For the loved ones of the person who died, the 900 people who lost homes, and the millions with abiding memories of the way the forest of the Santa Cruz mountains looked, felt, and smelled before it burned, the CZU fire was an acute and painful wound. But though the fire spread with astonishing speed and burned most of its eventual footprint in just a few terrifying days, experts say the conditions that generated the blaze have been building since the earliest years of European colonization.
“When I took this job, I knew fire was coming,” said Sempervirens Fund Executive Director and California State Parks and Recreation Commissioner Sara Barth. “We all knew. It was just a matter of time, and how bad it would be when it came.”

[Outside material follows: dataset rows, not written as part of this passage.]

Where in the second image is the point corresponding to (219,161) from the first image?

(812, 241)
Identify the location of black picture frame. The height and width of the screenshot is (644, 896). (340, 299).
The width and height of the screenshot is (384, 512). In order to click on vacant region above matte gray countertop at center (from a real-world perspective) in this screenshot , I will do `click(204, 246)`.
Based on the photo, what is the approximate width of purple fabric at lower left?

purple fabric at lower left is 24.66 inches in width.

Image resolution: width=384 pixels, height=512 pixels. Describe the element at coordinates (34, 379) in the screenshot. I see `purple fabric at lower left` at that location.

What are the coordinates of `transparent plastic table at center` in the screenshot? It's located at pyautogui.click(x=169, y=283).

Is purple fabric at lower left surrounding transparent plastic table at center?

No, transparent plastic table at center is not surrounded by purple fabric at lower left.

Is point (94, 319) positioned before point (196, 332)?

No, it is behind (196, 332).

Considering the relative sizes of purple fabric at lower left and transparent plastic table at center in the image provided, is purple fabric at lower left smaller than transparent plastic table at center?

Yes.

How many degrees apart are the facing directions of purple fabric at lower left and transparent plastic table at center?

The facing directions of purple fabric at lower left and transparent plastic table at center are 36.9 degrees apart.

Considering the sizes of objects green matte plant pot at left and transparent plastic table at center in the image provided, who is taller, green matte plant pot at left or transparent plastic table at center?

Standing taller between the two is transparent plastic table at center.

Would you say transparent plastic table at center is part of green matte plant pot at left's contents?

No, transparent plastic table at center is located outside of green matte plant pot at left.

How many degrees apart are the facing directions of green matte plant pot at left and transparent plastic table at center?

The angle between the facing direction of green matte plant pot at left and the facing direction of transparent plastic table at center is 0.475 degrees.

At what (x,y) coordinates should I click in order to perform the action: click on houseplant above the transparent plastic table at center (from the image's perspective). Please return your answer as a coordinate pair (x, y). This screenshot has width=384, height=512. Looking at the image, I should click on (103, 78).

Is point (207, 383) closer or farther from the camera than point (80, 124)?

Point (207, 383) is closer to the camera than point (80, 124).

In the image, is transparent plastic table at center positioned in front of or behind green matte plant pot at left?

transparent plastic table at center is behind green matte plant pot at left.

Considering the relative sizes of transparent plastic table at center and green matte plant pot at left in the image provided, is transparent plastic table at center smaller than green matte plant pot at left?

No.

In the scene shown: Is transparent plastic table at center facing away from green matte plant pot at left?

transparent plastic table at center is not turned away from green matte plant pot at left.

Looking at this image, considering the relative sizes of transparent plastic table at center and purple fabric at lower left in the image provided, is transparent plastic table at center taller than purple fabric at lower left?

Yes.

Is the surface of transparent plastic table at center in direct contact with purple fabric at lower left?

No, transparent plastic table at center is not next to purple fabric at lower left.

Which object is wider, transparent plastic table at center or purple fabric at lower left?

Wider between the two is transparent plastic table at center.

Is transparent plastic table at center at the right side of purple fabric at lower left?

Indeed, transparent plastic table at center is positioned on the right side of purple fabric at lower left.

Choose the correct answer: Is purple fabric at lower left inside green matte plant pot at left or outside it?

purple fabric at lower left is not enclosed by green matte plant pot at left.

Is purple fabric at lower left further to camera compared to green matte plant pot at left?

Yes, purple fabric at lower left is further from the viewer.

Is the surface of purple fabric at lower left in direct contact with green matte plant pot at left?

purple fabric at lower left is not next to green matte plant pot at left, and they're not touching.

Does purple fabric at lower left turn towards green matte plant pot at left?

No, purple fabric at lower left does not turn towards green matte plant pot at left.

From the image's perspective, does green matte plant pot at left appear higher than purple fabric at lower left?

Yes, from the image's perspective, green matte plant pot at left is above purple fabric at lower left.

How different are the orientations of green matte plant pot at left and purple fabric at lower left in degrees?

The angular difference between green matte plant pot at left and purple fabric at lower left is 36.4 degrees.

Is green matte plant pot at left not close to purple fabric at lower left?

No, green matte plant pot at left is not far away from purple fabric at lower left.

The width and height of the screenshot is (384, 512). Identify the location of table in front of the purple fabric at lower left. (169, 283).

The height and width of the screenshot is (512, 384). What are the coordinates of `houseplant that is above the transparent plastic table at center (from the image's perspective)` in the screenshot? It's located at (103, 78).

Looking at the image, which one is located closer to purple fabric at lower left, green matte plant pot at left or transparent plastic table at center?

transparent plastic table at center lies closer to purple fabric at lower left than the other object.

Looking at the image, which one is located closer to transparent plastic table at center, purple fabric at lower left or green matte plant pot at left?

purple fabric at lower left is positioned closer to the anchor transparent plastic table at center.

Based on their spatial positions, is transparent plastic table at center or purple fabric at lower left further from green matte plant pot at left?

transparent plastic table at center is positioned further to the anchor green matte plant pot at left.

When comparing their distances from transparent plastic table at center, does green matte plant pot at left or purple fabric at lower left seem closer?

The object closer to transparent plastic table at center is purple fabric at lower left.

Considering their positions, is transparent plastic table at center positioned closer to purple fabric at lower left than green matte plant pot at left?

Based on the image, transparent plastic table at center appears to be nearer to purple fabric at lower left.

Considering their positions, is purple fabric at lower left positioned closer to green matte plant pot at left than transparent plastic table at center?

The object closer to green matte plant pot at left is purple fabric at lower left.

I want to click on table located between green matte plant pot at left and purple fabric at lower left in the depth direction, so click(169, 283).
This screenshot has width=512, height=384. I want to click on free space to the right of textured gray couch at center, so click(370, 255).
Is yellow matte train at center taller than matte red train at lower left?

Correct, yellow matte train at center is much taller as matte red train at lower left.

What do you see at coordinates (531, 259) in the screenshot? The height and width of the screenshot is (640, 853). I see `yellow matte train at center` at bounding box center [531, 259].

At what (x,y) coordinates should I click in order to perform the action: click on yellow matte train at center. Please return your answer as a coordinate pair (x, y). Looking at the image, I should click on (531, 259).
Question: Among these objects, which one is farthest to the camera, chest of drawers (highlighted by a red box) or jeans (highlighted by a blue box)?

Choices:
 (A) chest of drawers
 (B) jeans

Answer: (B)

How did we get here? What caused so much land to burn so intensely in such a short time? And what, if anything, can be done to prevent it from happening again?
Sara Barth at Big Basin Redwoods State Park after the CZU fire in 2020, by Ian Bornarth
The Roots of the Problem
Flames cast an orange glow on massive plumes of smoke as the CZ fire burns on Butano Ridge, by Inklein
Climate change is perhaps the CZU fire’s most obvious culprit. The winter before the fires, Santa Cruz had received just half of its average annual precipitation, and on August 16, 2020—the day the fires ignited—the temperature in Santa Cruz hit 107 degrees, more than 30 degrees above average. “Climate change is certainly increasing the frequency, severity, and duration of extreme heat and warm nights,” Flavio Lehner, a climate scientist at the National Center for Atmospheric Research, told the Los Angeles Times in a story published that day. “It is safe to assume that climate change contributed to the extreme nature of recent events.” Those conditions put the whole landscape closer to its ignition point when a rare lightning storm that evening sparked fires throughout the region. Some of these ignitions smoldered for two days until fierce winds and high temperatures fanned the flames into a running inferno on August 18.

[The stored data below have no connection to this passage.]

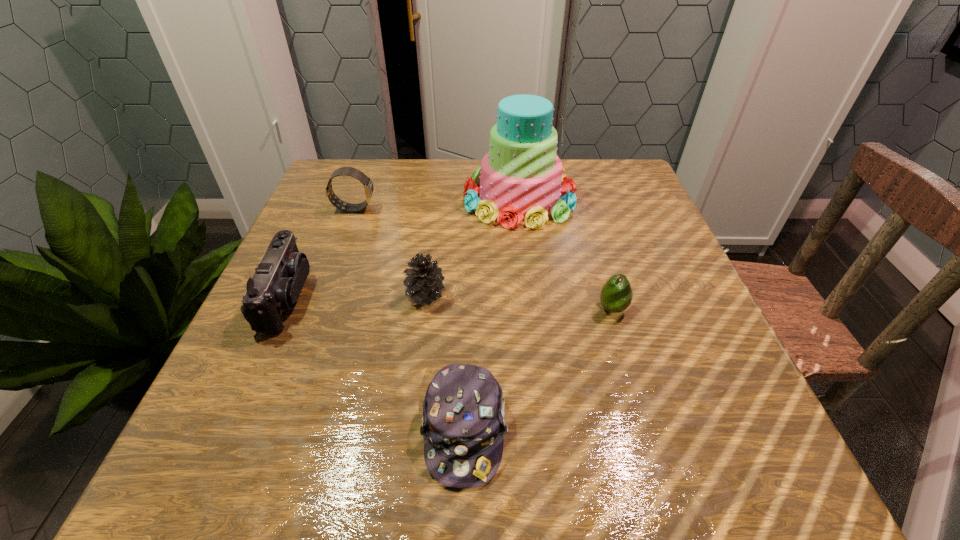 In order to click on blank region between the avocado and the camcorder in this screenshot , I will do `click(449, 303)`.

Locate an element on the screen. This screenshot has height=540, width=960. vacant space that is in between the headwear and the avocado is located at coordinates (539, 369).

Identify the location of empty space that is in between the camcorder and the watch. Image resolution: width=960 pixels, height=540 pixels. (321, 253).

Image resolution: width=960 pixels, height=540 pixels. What are the coordinates of `free spot between the pinecone and the camcorder` in the screenshot? It's located at (356, 296).

Identify which object is the second nearest to the pinecone. Please provide its 2D coordinates. Your answer should be formatted as a tuple, i.e. [(x, y)], where the tuple contains the x and y coordinates of a point satisfying the conditions above.

[(520, 177)]

The image size is (960, 540). I want to click on the fourth closest object relative to the cake, so click(277, 282).

This screenshot has height=540, width=960. Find the location of `vacant position in the image that satisfies the following two spatial constraints: 1. on the back side of the avocado; 2. on the front-facing side of the camcorder`. vacant position in the image that satisfies the following two spatial constraints: 1. on the back side of the avocado; 2. on the front-facing side of the camcorder is located at coordinates (609, 298).

The width and height of the screenshot is (960, 540). In order to click on free space that satisfies the following two spatial constraints: 1. on the front-facing side of the camcorder; 2. on the right side of the avocado in this screenshot , I will do `click(281, 309)`.

The width and height of the screenshot is (960, 540). What are the coordinates of `free region that satisfies the following two spatial constraints: 1. on the face of the watch; 2. on the right side of the pinecone` in the screenshot? It's located at (323, 295).

Find the location of a particular element. This screenshot has width=960, height=540. vacant area that satisfies the following two spatial constraints: 1. on the front side of the cake; 2. on the face of the watch is located at coordinates (520, 208). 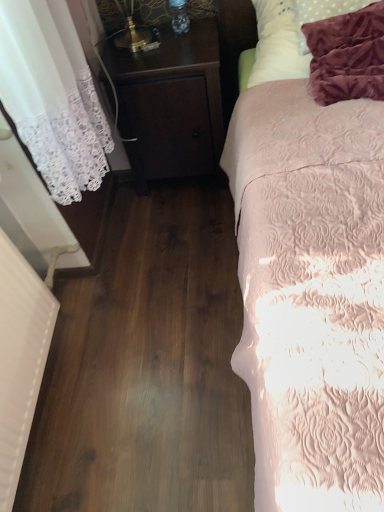 Question: From a real-world perspective, is dark wood nightstand at center below white soft pillow at upper right?

Choices:
 (A) yes
 (B) no

Answer: (A)

Question: Does dark wood nightstand at center appear on the right side of white soft pillow at upper right?

Choices:
 (A) no
 (B) yes

Answer: (A)

Question: Does dark wood nightstand at center touch white soft pillow at upper right?

Choices:
 (A) no
 (B) yes

Answer: (A)

Question: Is white soft pillow at upper right located within dark wood nightstand at center?

Choices:
 (A) yes
 (B) no

Answer: (B)

Question: Would you say dark wood nightstand at center is a long distance from white soft pillow at upper right?

Choices:
 (A) yes
 (B) no

Answer: (B)

Question: Is dark wood nightstand at center wider or thinner than pink quilted bed at right?

Choices:
 (A) wide
 (B) thin

Answer: (B)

But many fire experts agree that climate change isn’t solely to blame for the speed, severity, and extent of the CZU fires. “Yes, it was a drought, but the CZU complex did what it did because the forest structure enabled it,” says Scott Stephens, who leads the Fire Science Laboratory at UC Berkeley. “People have been suppressing fires in that area for over 120 years, and that’s led to a completely changed fuels complex compared to what you’d have seen a few hundred years ago.”

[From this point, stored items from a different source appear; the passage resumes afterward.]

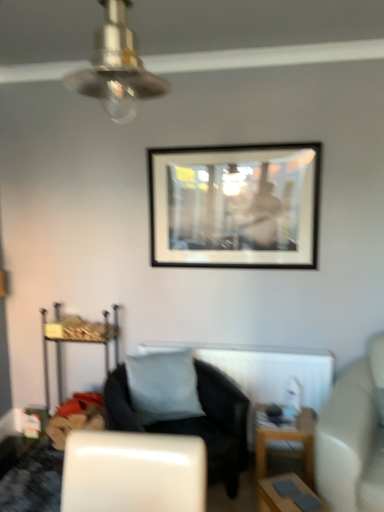 Question: Should I look upward or downward to see black matte picture frame at upper center?

Choices:
 (A) down
 (B) up

Answer: (B)

Question: Is white matte radiator at center not near white leather couch at right?

Choices:
 (A) no
 (B) yes

Answer: (A)

Question: Can you confirm if white matte radiator at center is bigger than white leather couch at right?

Choices:
 (A) no
 (B) yes

Answer: (A)

Question: Is white matte radiator at center oriented away from white leather couch at right?

Choices:
 (A) no
 (B) yes

Answer: (A)

Question: Is white matte radiator at center to the left of white leather couch at right from the viewer's perspective?

Choices:
 (A) no
 (B) yes

Answer: (B)

Question: Does white matte radiator at center have a smaller size compared to white leather couch at right?

Choices:
 (A) no
 (B) yes

Answer: (B)

Question: Is white matte radiator at center positioned in front of white leather couch at right?

Choices:
 (A) yes
 (B) no

Answer: (B)

Question: From a real-world perspective, is white leather couch at right physically above wooden table at lower right, which is counted as the first table, starting from the back?

Choices:
 (A) no
 (B) yes

Answer: (B)

Question: Is white leather couch at right aimed at wooden table at lower right, the second table from the front?

Choices:
 (A) no
 (B) yes

Answer: (A)

Question: Is white leather couch at right at the left side of wooden table at lower right, which is counted as the first table, starting from the back?

Choices:
 (A) no
 (B) yes

Answer: (A)

Question: Can you confirm if white leather couch at right is thinner than wooden table at lower right, which is counted as the first table, starting from the back?

Choices:
 (A) yes
 (B) no

Answer: (B)

Question: Are white leather couch at right and wooden table at lower right, the second table from the front, located far from each other?

Choices:
 (A) yes
 (B) no

Answer: (B)

Question: Is white leather couch at right further to the viewer compared to wooden table at lower right, the second table from the front?

Choices:
 (A) yes
 (B) no

Answer: (B)

Question: Are metallic silver ceiling fan at upper center and black fabric chair at center far apart?

Choices:
 (A) no
 (B) yes

Answer: (B)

For thousands of years before Europeans arrived, the Mutsun- and Awaswas-speaking people who lived in the Santa Cruz Mountains used fire as a maintenance strategy. Frequent, targeted burns encouraged fire-dependent species like oak, whose acorns are an important source of food, and white root sedge, used for making baskets. Frequent burning also kept brush and trees from crowding out coastal prairies where abundant wildlife—many of them game species—flourished. And fire cleared out downed trees and dense understory, killing pests and making it easier to walk across the landscape.
This frequent, targeted, low-intensity fire shaped a landscape with fewer, larger trees, spaced further apart, without as much brush or built-up debris as is typical of forests that go decades between burns—the kind of forests, Stephens says, that predominated in the Santa Cruz mountains on the eve of the CZU fires. “I used to hike and camp at Big Basin and walk all around that place a lot,” Stephens said. Occasionally, he’d come across patches where State Parks staff had ignited controlled burns. “But the vast majority of Big Basin had never had any fire for decades—I’m talking 50, 60 years in a lot of cases.”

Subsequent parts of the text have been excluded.